I would like to create a boxplot that contains some missing values in Julia. Here is some reproducible code:
using DataFrames
using StatsPlots
df = DataFrame(y = [1,2,3,2,1,2,4,NaN,NaN,2,1])
boxplot(df[!, "y"])
Output:
ArgumentError: quantiles are undefined in presence of NaNs or missing values
I know that the error happens because of the NaN
values, but is there not an option in boxplot
to still plot the values instead of removing the missing values beforehand? I would assume that it might be designed in a way that it works in presence of missing values. In R it will still plot the boxplot, so I was wondering why in Julia
you must remove these missing values and what is an appropriate way to do this?
so I was wondering why in Julia you must remove these missing values
So the general reason is difference in philosophy of design behind R and Julia.
R was designed to be maximally convenient at the risk of doing an incorrect thing sometimes. It tries to guess what you most likely want and does this. In this case - you most likely want NaN
values to be ignored.
Julia is designed for safety and production use. If you have NaN
in your data it means that data preparation process had some serious issue (like division of 0 by 0). In production scenarios you want your code to error in such cases as otherwise it is hard to identify the root cause of the issue.
Now, seconding what Dan Getz commented - most likely your NaN
is actually missing
(as you refer to it as missing). These two should not be mixed and have a significantly different interpretation. NaN
is a value that is undefined or unrepresentable, especially in floating-point arithmetic (e.g. 0 divided by 0). While missing
is a value that is missing (e.g. we have not collected a measurement).

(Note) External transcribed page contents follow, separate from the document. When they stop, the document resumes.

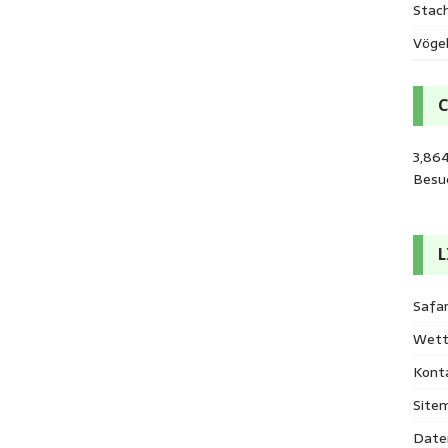
Stac
Vöge
3,864
Besu
L
Safar
Wett
Kont
Site
Date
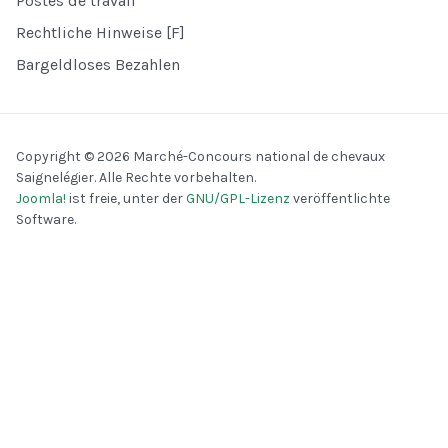
Postes de travail
Rechtliche Hinweise [F]
Bargeldloses Bezahlen
Copyright © 2026 Marché-Concours national de chevaux
Saignelégier. Alle Rechte vorbehalten.
Joomla!
ist freie, unter der
GNU/GPL-Lizenz
veröffentlichte
Software.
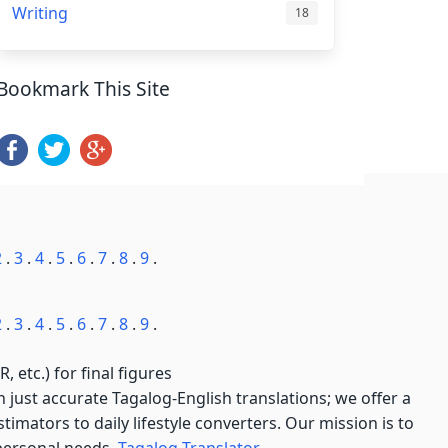
Writing
18
Bookmark This Site
2
.
3
.
4
.
5
.
6
.
7
.
8
.
9
.
2
.
3
.
4
.
5
.
6
.
7
.
8
.
9
.
, etc.) for final figures
just accurate Tagalog-English translations; we offer a
imators to daily lifestyle converters. Our mission is to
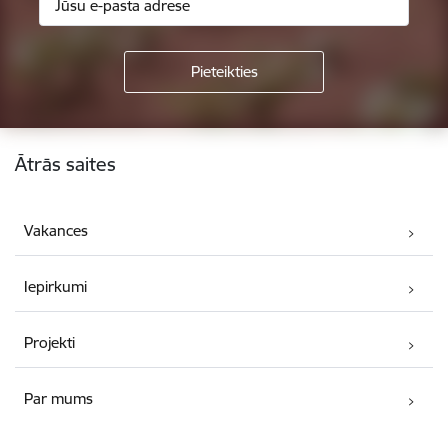
Kājene
Ātrās saites
Vakances
Iepirkumi
Projekti
Par mums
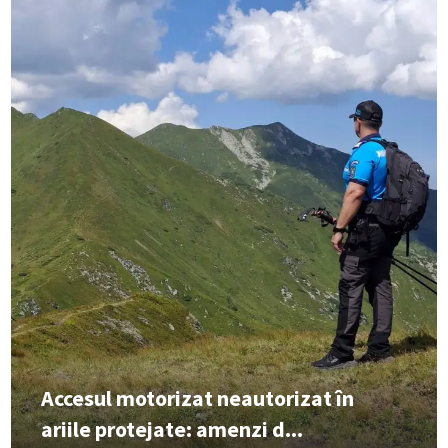
Accesul motorizat neautorizat în
ariile protejate: amenzi d...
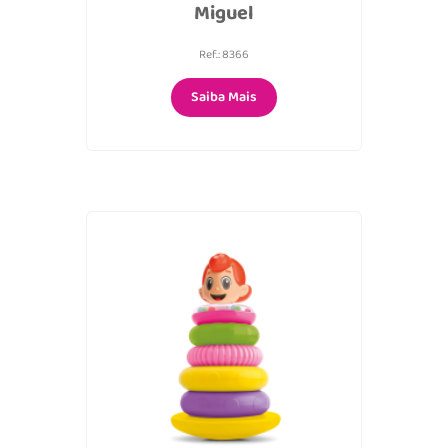
Miguel
Ref.: 8366
Saiba Mais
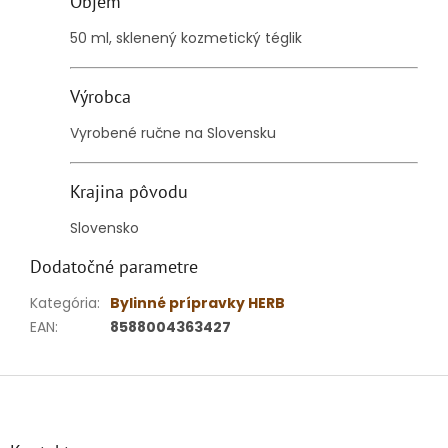
Objem
50 ml, sklenený kozmetický téglik
Výrobca
Vyrobené ručne na Slovensku
Krajina pôvodu
Slovensko
Dodatočné parametre
Kategória
:
Bylinné prípravky HERB
EAN
:
8588004363427
Z
á
p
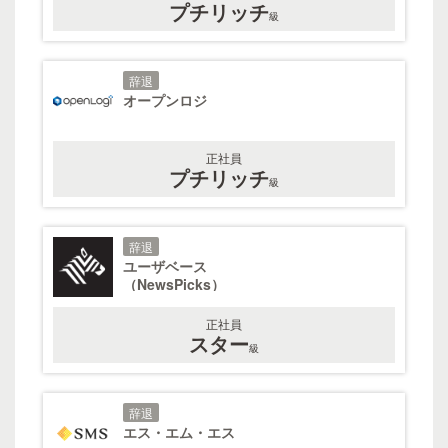
プチリッチ
級
辞退
オープンロジ
正社員
プチリッチ
級
辞退
ユーザベース
（NewsPicks）
正社員
スター
級
辞退
エス・エム・エス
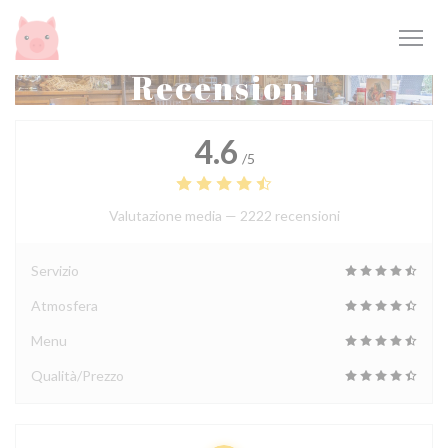
Personalizzazione delle tue scelte sui cookie
Recensioni
4.6
/5
Valutazione media —
2222 recensioni
Servizio
Atmosfera
Menu
Qualità/Prezzo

Still - even if your data contained missing
you would get an error for the same safety reason.
what is an appropriate way to do this?
NaN
s are very rare in practice, so what Dan Getz recommended is a typical way to filter them. Other would be [x for x in df.y if !isnan(x)]
.
If you had missing
values in your data (as this is most likely what you want) you should write boxplot(skipmissing(df.y))
.